Grief for a sense of home
Grief for a sense of home
That never quite materialised
Has felt like watching the grey twitch of morning unravel; you’re folded over a coffee with
Thick skins of Vaseline on the tips of your fingers leaving twin smears along the rims of paper cups.
In the mirror you look at yourself baldly:
A face washed curiously blank, the stickiness of torpor clings stubborn to your edges.
There doesn’t seem to be anything to do but nod;
You let your gaze drop, find that you can’t pull it back up again.
There is always music
But in a more fundamental sense there is always silence.
You are so desperate for noise you’d almost peel off your skin.
And eventually there is night, a dazed respite;
These hums of comfort intersperse the contractions of grey, where
Bath water is enough to stop you from drying up completely,
Makes you think about that text from your little sister,
I’d like to put you in a basket of dim sum and steam the sadness out of you.
In the warmth and wetness, this makes you feel like a beached slug.

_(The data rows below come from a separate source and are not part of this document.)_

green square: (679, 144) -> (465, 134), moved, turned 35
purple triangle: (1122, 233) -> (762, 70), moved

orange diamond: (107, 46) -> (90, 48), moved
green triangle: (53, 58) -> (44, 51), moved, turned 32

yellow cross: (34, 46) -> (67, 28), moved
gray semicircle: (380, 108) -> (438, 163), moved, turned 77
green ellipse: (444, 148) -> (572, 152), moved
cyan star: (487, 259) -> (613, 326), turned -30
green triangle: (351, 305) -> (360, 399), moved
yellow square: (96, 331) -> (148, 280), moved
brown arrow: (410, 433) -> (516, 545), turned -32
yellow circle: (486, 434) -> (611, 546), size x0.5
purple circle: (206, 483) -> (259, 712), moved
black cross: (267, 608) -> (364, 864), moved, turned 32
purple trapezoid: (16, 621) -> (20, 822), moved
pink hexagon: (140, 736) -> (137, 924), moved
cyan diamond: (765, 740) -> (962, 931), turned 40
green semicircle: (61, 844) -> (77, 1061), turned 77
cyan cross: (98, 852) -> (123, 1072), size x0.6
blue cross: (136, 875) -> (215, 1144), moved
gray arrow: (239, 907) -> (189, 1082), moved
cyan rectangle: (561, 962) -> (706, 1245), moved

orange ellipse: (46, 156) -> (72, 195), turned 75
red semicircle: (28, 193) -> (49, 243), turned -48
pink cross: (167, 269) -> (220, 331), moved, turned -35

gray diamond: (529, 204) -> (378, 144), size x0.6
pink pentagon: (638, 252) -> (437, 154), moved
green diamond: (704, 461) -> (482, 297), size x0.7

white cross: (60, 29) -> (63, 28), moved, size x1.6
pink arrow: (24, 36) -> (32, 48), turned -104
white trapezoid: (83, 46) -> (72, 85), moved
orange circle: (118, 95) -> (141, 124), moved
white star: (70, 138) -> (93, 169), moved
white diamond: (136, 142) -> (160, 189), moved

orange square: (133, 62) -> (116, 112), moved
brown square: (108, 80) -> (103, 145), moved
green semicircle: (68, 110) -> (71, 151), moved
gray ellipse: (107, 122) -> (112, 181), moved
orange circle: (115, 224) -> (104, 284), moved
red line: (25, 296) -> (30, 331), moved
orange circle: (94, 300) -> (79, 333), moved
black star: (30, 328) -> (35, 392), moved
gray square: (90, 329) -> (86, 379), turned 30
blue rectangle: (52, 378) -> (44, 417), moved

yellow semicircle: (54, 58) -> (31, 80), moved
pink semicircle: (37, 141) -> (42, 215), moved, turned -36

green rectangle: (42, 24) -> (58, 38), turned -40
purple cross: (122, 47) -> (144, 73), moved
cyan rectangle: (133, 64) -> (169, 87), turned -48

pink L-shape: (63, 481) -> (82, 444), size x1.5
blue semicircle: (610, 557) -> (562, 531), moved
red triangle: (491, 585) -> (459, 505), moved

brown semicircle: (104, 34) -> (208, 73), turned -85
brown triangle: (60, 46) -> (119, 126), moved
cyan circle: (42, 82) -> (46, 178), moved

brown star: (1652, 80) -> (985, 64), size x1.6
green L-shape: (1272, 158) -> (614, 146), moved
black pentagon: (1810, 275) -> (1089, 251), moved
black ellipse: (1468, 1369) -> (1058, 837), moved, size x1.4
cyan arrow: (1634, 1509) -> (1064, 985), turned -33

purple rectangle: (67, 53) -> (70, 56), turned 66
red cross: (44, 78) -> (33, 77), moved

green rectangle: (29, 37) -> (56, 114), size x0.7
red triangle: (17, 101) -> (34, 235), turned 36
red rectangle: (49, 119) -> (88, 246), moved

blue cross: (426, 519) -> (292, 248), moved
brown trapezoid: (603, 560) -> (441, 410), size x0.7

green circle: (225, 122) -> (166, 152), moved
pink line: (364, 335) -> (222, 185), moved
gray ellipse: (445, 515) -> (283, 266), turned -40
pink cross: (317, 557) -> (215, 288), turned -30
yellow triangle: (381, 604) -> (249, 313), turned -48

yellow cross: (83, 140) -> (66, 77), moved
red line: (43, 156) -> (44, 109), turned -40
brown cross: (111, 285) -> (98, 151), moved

You imagine yourself surrounded by steamed buns and hot bamboo, tearing off small, deliberate chunks of dough before bringing them to your mouth with a sheepish tongue.
All the heat has snuck out through the crack under the bathroom door (it has tired of you and your feebleness).
The tap is leaking, so you count the drips. One. Two. Three.
Occasionally, you inhale. Deliberate giving yourself a soup-bowl haircut.